Within the records, which lines hold the string "Program"? Report each one by copying it.

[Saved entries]
——
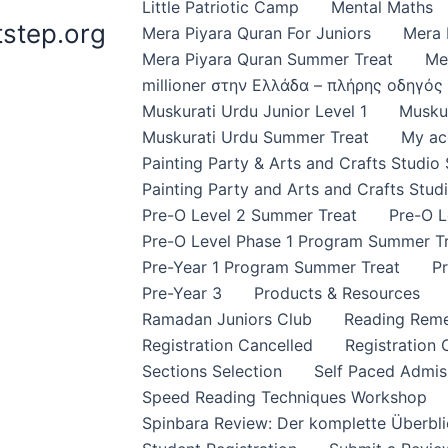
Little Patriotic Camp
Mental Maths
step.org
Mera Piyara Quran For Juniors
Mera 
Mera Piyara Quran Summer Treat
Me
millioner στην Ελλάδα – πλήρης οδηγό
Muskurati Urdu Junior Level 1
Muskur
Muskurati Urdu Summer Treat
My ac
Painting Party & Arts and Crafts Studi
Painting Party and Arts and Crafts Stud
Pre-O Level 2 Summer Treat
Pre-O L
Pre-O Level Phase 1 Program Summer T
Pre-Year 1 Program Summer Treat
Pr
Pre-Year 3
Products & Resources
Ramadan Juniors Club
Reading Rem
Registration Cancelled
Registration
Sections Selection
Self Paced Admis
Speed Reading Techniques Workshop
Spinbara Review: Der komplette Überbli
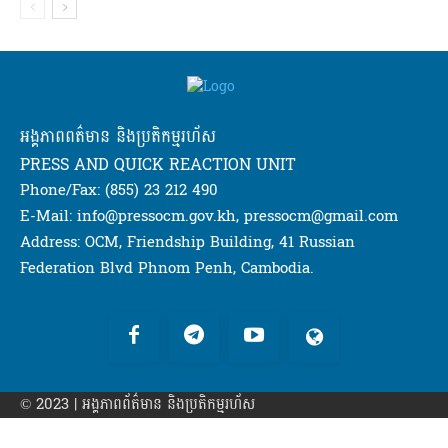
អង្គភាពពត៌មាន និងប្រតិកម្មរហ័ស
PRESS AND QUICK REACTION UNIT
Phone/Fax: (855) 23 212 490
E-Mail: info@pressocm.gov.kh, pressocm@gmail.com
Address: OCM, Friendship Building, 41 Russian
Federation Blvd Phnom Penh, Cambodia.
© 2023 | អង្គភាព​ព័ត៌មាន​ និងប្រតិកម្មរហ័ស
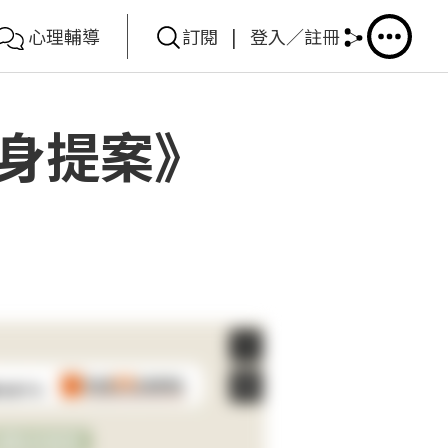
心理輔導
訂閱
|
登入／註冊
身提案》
——
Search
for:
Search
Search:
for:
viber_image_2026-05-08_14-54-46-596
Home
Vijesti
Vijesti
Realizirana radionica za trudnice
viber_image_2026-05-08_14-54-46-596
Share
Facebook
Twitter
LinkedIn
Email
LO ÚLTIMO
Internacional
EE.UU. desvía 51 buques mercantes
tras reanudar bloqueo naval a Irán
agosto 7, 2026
——
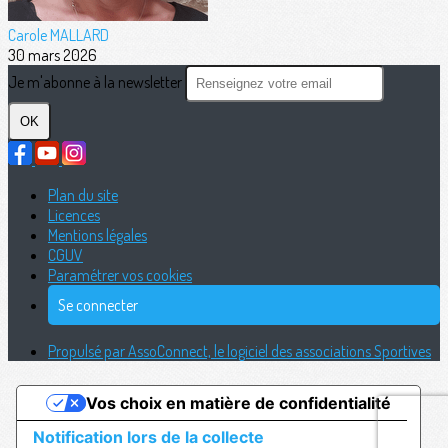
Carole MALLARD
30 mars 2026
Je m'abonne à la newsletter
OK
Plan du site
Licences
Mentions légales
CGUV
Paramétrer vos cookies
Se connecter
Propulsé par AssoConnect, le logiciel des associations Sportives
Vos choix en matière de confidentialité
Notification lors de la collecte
——
▶ Written solution
Pre-O Level Phase 1 Program Summer T
Pre-Year 1 Program Summer Treat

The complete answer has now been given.